“Very well,” I said.
“You do not want one yourself,” my Soul said, “you would be bored to death with one—with a mind that’s always reading for principles!”
“I’m not so sure,” I said.
“You always are with other people’s.”
“Well, there’s Meakins,” I admitted.
“You wouldn’t want a Meakins kind of a mind, would you?” (Meakins is always reading for principles.)
I refused to answer at once. I knew I didn’t want Meakins’s, but I wanted to know why. Then I fell to thinking. Hence this chapter.
Meakins has changed, I said to myself. The trouble with him isn’t that he reads for principles, but he is getting so he cannot read for anything else. What a man really wants, it seems to me, is the use of a philosophic mind. He wants one where he can get at it, where he can have all the benefit of it without having to live with it. It’s quite another matter when a man gives his mind up, his own everyday mind—the one he lives with—lets it be coldly, deliberately philosophised through and through. It’s a kind of disease.
When Meakins visits me now, the morning after he is gone I take a piece of paper and sum his visit up in a row of propositions. When he came before five years ago—his visit was summed up in a great desire in me, a lift, a vow to the universe. He had the same ideas, but they all glowed out into a man. They came to me as a man and for a man—a free, emancipated, emancipating, world-loving, world-making man—a man out in the open, making all the world his comrade. His appeal was personal.

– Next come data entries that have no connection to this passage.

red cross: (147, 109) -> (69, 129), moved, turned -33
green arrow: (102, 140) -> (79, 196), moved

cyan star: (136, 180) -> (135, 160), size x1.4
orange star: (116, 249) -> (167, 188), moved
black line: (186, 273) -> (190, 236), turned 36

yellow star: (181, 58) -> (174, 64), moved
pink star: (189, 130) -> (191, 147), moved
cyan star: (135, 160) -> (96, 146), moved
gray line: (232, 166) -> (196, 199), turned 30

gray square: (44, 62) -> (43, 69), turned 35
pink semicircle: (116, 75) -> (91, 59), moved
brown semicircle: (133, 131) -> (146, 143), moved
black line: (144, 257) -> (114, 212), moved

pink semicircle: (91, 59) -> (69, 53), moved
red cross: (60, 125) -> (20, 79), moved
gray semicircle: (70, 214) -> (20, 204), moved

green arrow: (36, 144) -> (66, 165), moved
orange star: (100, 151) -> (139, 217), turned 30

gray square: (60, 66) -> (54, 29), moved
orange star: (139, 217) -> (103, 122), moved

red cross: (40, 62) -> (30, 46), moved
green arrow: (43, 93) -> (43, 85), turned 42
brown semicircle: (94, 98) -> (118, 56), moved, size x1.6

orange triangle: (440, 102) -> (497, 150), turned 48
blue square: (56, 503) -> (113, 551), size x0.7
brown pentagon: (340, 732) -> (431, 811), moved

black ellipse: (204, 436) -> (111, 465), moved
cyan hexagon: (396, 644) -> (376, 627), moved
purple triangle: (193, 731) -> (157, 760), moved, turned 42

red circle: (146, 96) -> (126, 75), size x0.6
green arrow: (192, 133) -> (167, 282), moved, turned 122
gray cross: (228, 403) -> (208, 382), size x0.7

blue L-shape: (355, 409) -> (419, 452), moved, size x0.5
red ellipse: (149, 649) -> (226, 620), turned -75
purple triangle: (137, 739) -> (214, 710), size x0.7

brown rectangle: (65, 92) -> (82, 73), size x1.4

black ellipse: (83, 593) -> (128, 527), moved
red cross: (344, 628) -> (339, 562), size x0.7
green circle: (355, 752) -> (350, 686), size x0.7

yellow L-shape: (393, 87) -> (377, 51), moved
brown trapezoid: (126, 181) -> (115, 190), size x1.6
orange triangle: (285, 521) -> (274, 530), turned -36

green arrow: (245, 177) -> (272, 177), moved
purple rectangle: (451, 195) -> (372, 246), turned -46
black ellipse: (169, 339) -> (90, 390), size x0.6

Visiting with him now is like sitting down with a stick or pointer over you and being compelled to study a map. He doesn’t care anything about me except as one more piece of paper to stamp his map on. And he doesn’t care anything about the world he has the map of, except that it is the world that goes with his map. When a man gets into the habit of always reading for principles back of things—back of real, live, particular things—he becomes inhuman. He forgets the things. Meakins bores people, because he is becoming inhuman. He treats human beings over and over again unconsciously, when he meets them, as mere generalisations on legs. His mind seems a great sea of abstractions—just a few real things floating palely around in it for illustrations. When I try to rebuke him for being a mere philosopher or man without hands, he is “setting his universe in order,” he says—making his surveys. He may be living in his philosophic mind now, breaking out his intellectual roads but he is going to travel on them later, he explains.